(Collected data)
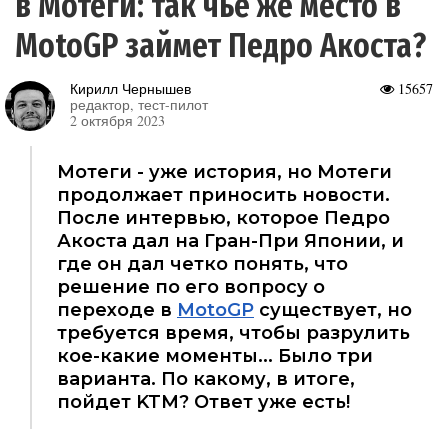
в Мотеги: так чье же место в
MotoGP займет Педро Акоста?
Кирилл Чернышев
15657
редактор, тест-пилот
2 октября 2023
Мотеги - уже история, но Мотеги
продолжает приносить новости.
После интервью, которое Педро
Акоста дал на Гран-При Японии, и
где он дал четко понять, что
решение по его вопросу о
переходе в
MotoGP
существует, но
требуется время, чтобы разрулить
кое-какие моменты... Было три
варианта. По какому, в итоге,
пойдет KTM? Ответ уже есть!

ASSIGNMENT:
The records above need retyping in full. Omit the pictures, and change nothing else.

RESPONSE TO THE EXERCISE:
в Мотеги: так чье же место в
MotoGP займет Педро Акоста?
Кирилл Чернышев
15657
редактор, тест-пилот
2 октября 2023
Мотеги - уже история, но Мотеги
продолжает приносить новости.
После интервью, которое Педро
Акоста дал на Гран-При Японии, и
где он дал четко понять, что
решение по его вопросу о
переходе в
MotoGP
существует, но
требуется время, чтобы разрулить
кое-какие моменты... Было три
варианта. По какому, в итоге,
пойдет KTM? Ответ уже есть!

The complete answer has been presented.